A couple of months ago, a scientific panel from the National Academy of Sciences (NAS) released a report on the future of toxicity testing. The summary of the report, which can be found here, outlined a new approach to figuring out if chemicals in our environment are toxic.

As a member of the NAS panel, I spent a couple of years meeting and deliberating on this issue with about 20 of my scientist colleagues. It was a really tough process, both because we were trying to reach agreement despite many differences of opinion, and because the problem itself is so difficult.

Most people agree that if industrial chemicals or pesticides are going to be released into the environment or put into consumer products, they should be tested to make sure they're not toxic to human health or ecosystems. Testing includes checking whether the chemical causes acute or chronic effects, including cancer, neurological toxicity, and reproductive abnormalities. Traditionally, most of this testing has been done on laboratory animals, primarily rats.

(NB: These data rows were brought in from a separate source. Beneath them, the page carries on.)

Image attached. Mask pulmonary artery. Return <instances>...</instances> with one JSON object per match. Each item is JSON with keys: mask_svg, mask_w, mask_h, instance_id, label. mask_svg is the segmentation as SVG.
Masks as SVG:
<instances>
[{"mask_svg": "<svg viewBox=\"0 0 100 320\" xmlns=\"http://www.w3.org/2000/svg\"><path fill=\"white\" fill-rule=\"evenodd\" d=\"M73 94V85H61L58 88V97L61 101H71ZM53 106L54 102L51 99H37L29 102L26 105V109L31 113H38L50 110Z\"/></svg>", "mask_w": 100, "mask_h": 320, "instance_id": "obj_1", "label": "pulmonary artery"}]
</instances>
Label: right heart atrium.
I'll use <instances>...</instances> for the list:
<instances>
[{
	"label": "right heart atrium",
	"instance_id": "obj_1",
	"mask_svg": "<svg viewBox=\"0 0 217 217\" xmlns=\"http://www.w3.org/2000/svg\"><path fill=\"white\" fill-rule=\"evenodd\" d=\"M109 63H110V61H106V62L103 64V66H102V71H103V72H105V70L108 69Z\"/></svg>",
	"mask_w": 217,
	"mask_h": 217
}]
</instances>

In reality, the system in the U.S. is incredibly inconsistent across chemical categories:

• Drugs are tested in depth in both animal studies and human clinical trials (yet "nasties" still slip by due to problems with the FDA system).
• Pesticides undergo a standardized set of animal toxicity tests that take years to do and cost the manufacturers millions of dollars per chemical, but these tests still miss many chronic or subtle health effects. There's a great article that reviews many of these issues here.
• Industrial chemicals basically don't get tested prior to going on the market. Instead, manufacturers simply need to inform EPA that they are planning to manufacture the chemical. If EPA wants the chemical tested, they either have to ask the company to test it voluntarily, or do an onerous rulemaking that requires testing - something they almost never do. The Government Accountability Office critique of industrial chemical testing in the U.S. is here.

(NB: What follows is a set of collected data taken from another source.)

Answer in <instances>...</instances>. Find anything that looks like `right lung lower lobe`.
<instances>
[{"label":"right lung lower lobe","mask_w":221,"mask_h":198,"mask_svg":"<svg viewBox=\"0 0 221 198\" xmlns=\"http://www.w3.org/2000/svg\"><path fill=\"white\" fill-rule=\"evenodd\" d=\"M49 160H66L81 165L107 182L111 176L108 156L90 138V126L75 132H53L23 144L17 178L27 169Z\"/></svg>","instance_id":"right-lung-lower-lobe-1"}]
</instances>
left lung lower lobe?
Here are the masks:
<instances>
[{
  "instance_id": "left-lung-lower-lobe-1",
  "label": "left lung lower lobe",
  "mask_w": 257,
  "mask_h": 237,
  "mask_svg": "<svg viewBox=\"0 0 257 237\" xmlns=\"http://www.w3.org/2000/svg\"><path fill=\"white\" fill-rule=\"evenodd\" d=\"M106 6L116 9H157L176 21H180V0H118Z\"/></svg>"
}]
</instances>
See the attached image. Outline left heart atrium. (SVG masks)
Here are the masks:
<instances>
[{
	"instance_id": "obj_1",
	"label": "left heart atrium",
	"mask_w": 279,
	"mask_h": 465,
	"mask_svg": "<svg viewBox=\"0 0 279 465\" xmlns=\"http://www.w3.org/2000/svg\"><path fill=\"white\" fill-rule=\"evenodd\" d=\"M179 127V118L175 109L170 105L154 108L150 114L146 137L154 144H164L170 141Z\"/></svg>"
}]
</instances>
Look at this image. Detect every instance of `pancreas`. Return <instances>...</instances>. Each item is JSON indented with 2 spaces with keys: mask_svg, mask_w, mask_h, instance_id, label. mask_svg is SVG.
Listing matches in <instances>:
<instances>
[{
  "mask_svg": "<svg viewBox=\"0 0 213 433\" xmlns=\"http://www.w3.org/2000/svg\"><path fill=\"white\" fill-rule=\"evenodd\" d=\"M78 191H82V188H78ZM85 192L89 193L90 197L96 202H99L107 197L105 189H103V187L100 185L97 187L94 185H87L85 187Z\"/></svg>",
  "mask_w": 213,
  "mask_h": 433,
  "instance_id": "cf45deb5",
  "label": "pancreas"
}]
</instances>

So we're facing some important questions today. It's ridiculous that there are such discrepancies in chemical testing, but what model do we use? The NAS report offered four main goals for a chemical testing program (I'm paraphrasing below):

1. Breadth - Allows screening of the thousands of chemicals that enter the market each year, and the tens of thousands of ones that are already out there.
2. Depth - Gives us enough information about the range of toxic effects and doses that it's possible to use the data for regulatory decisions.
3. Preservation - Reduces animal testing to the extent feasible.
4. Efficiency - Rapidly obtains information without costing industry or the taxpayers impossible amounts of money.

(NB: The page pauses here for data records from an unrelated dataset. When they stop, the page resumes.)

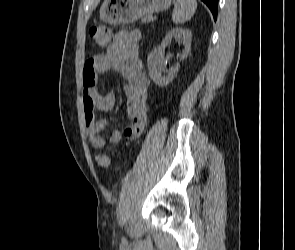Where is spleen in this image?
<instances>
[{
    "label": "spleen",
    "mask_w": 295,
    "mask_h": 250,
    "mask_svg": "<svg viewBox=\"0 0 295 250\" xmlns=\"http://www.w3.org/2000/svg\"><path fill=\"white\" fill-rule=\"evenodd\" d=\"M197 9L196 0H176L172 14L175 24H182L190 20Z\"/></svg>",
    "instance_id": "spleen-1"
}]
</instances>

The upshot of the Committee's deliberations was a proposal to make maximum use of the new tools on the horizon for toxicity testing. For example, there are new rapid tests in cell systems to show what these chemicals do to key enzyme systems, screens for hormonal activity, and genomic approaches to see what genes are turned on or off by different chemicals. These approaches are fundamentally different than current toxicity testing because they don't require a focus on 'endpoints' (such as cancer, birth defects, liver toxicity, or death), but instead focus on 'toxicity pathways'. An example of a toxicity pathway could include alterations of estrogen levels, or increases in markers of inflammation. Some day, we should be able to predict what types of nasty effects are likely if certain toxicity pathways are disturbed.

Meanwhile, as these new approaches are tested, they will offer us signals - yellow flags or red flags - that can help us make some precautionary decisions. Let's hope that happens soon enough.